Trusted and Responsible AI (Explainability, Adversarial, Bias, Fairness) - Dr. Vamsi Mohan Vandrangi, Huber

Artificial intelligence is growing into a powerful technology. With enormous power of AI, comes great responsibility. AI raises worries on a number of fronts due to its potential for disruption. There are many concerns like workforce displacement, privacy, potential biases in decision making. Explainable artificial intelligence (XAI) is a set of processes and strategies that allow humans to understand and trust ML algorithms'. XAI is one of the important prerequisites for adopting responsible AI, a methodology for deploying AI approaches in real businesses on a big scale while maintaining justice, explainability, and responsibility.
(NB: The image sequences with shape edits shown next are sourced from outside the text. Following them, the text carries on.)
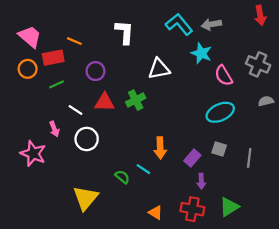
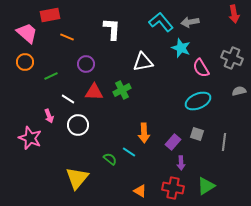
red rectangle: (53, 58) -> (50, 15), moved

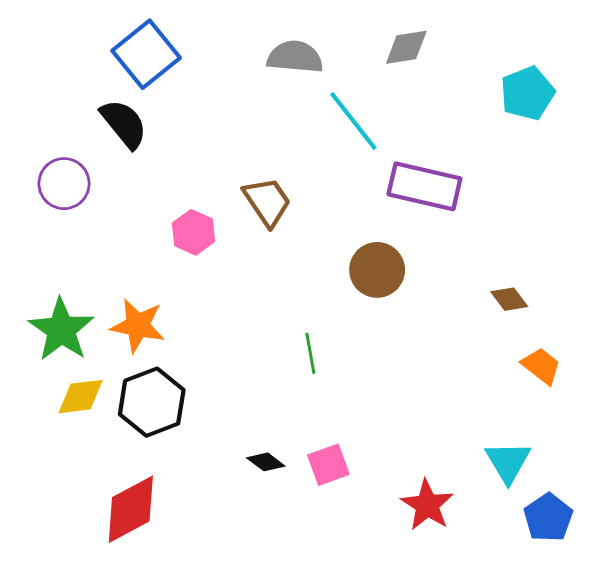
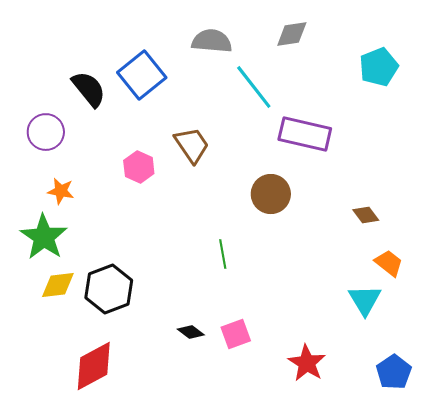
blue square: (146, 54) -> (142, 75), moved
orange star: (138, 326) -> (61, 191), moved, size x0.7
cyan triangle: (508, 462) -> (365, 300), moved

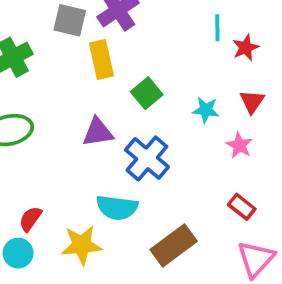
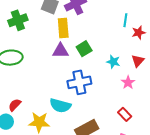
purple triangle: (98, 132) -> (60, 51), moved
blue cross: (147, 158) -> (79, 82), turned 30

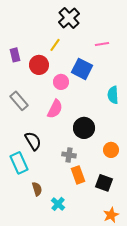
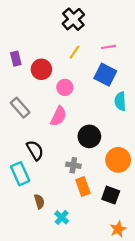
yellow line: (55, 45) -> (74, 52), moved
blue square: (82, 69) -> (105, 75), moved
orange circle: (111, 150) -> (118, 160), size x1.5

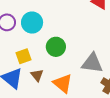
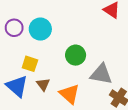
green circle: (56, 47) -> (76, 55), moved
yellow square: (24, 56) -> (30, 64), turned 35

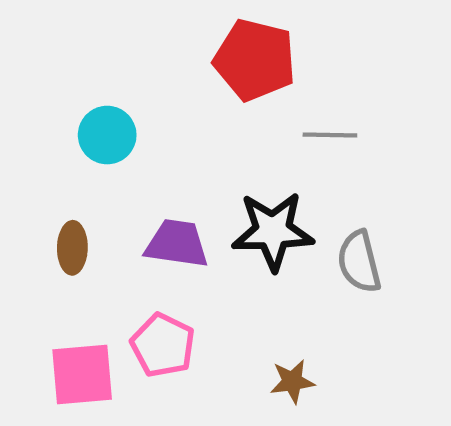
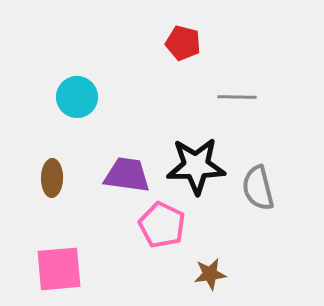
red pentagon: (255, 60) -> (183, 43), size x0.6
pink pentagon: (163, 345) -> (162, 225), moved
As AI becomes widely used, "adversarial AI" emerges, as attackers take advantage of ML algorithms. Many businesses focus their security expenditures on hardware and software attack surfaces, leaving a critical vulnerability unprotected. "Bias in AI" has been a topic of research and concern in ML area, and it has gained in popularity among broad consumers in recent years as AI understanding has increased. Dr. Vamsi Mohan Vandrangi will be talking on the Trusted and Responsible AI. He will discuss on the Explainability (XAI), Adversarial AI/ML and possible attacking methods, Bias in AI and their fixing methods, and Fairness in AI systems.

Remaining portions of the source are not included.